Homily for Monday of the 2nd Week of Advent Year A (1)

Homily for Monday of the 2nd Week of Advent Year A


By: Rev. Fr. Jacob Aondover ATSU


Homily for Monday March 9 2020

READINGS: DANIEL 9:4b-10, PSALM 79, LUKE 6:36-38

A look at our readings today suggests that during this holy season and beyond, rather than play the blame shifting game, we should sincerely acknowledge our sins as individuals and beg God for his forgiveness. More so, we are challenged by Jesus to imbibe one of God’s greatest attributes, ‘mercy’. He further urges us to take care never to judge and condemn others; rather, we should forgive and in turn, earn God’s forgiveness too. We are also reminded that the riches, knowledge and blessings we enjoy are gifts to be shared with those who don’t have. In fact we are to give immeasurably so that God too will return same measure to us (Lk. 6:36-38).

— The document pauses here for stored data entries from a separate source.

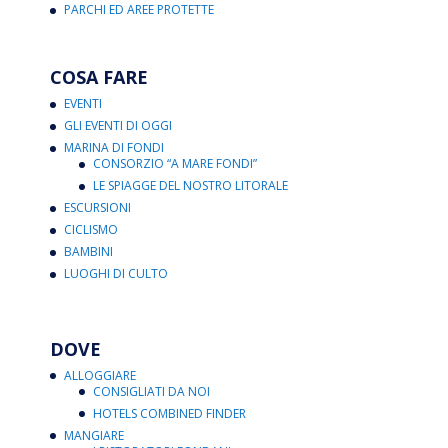
PARCHI ED AREE PROTETTE
COSA FARE
EVENTI
GLI EVENTI DI OGGI
MARINA DI FONDI
CONSORZIO “A MARE FONDI”
LE SPIAGGE DEL NOSTRO LITORALE
ESCURSIONI
CICLISMO
BAMBINI
LUOGHI DI CULTO
DOVE
ALLOGGIARE
CONSIGLIATI DA NOI
HOTELS COMBINED FINDER
MANGIARE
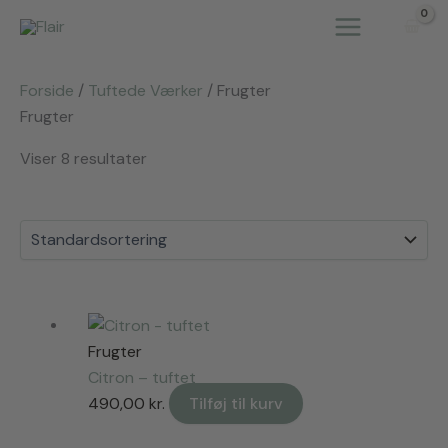
Gå
til
indholdet
Forside
/
Tuftede Værker
/ Frugter
Frugter
Viser 8 resultater
Frugter
Citron – tuftet
490,00
kr.
Tilføj til kurv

We often hear people say: ‘Our world is full of evil men and women’; ‘It is consumed with avarice, and ‘Greed is the mark of the modern world’; we also say; ‘Violence, terrorism and insurgency are gradually eating up our world’. Some argue that ‘Hate and malice are cankerworms destroying the harmony and beauty of human coexistence’. In all these, we speak of the world and its ills as an entity apart from us. We forget that we humans make the world; we constitute families, communities, societies, states and nations. We forget that our individual and collective failings disrupt God’s master plan for us and incur his wrath. Instead of apportioning blames to others for our misdeeds, may we acknowledge, accept and confess our sins to God like Daniel did “We have sinned; we have done wrong, and acted wickedly and rebelled…” (Dan. 9:5). Only then can God act mercifully towards us and forgive our failings.

Finally, in line with the gospel we may do well to remember that there is so much good in the worst of us and so much bad in the best of us, that it is rather hard to tell which of us ought to reform the rest of us. In each of us there is a measure of greed and hatred, direct opposites of compassion and love. Having this in mind, we are challenged to rather than judge, condemn and be selfish; may we show mercy, forgive, and show charity to ourselves. We may want to treat others as good as we are and not as bad as they are! Being the good people that we are and imitators of God our Father, we are challenged to be merciful to our erring brethren, mindful of the fact that we are frail and likely to fail ourselves.